- Catacombs Mountain Location within Alberta Catacombs Mountain Location within Canada

Highest point
- Elevation: 3,290 m (10,790 ft)
- Prominence: 870 m (2,850 ft)
- Listing: Mountains of Alberta
- Coordinates: 52°25′47″N 117°45′10″W﻿ / ﻿52.42972°N 117.75278°W

Geography
- Location: Jasper National Park Alberta, Canada
- Parent range: Canadian Rockies
- Topo map: NTS 83C5 Fortress Lake

Geology
- Rock type: Sedimentary

Climbing
- First ascent: July 10, 1927 W.R. MacLaurin, Alfred. J. Ostheimer, Hans Fuhrer, J. Weber
- Easiest route: Scrambling

= Catacombs Mountain =

Mountain in Jasper NP, Alberta, Canada

Catacombs Mountain is a 3290 m mountain summit located in the Athabasca River valley of Jasper National Park, in the Canadian Rockies of Alberta, Canada.

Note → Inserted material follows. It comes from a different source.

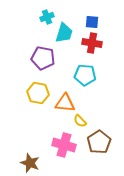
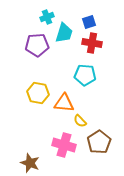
blue square: moved 3 px left; rotated 24 degrees counterclockwise
purple pentagon: moved 6 px left, 13 px up; rotated 15 degrees counterclockwise
orange triangle: moved 1 px left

Catacombs Mountain was named by Arthur O. Wheeler in 1921 on account of an alcove formation which resembles the recesses in catacombs.

==Climate==

Based on the Köppen climate classification, Catacombs Mountain is located in a subarctic climate with cold, snowy winters, and mild summers. Temperatures can drop below -20 °C with wind chill factors below -30 °C. Precipitation runoff from the mountain drains into tributaries of the Athabasca River.

==Geology==

Catacombs Mountain is composed of sedimentary rock laid down from the Precambrian to Jurassic periods. Formed in shallow seas, this sedimentary rock was pushed east and over the top of younger rock during the Laramide orogeny.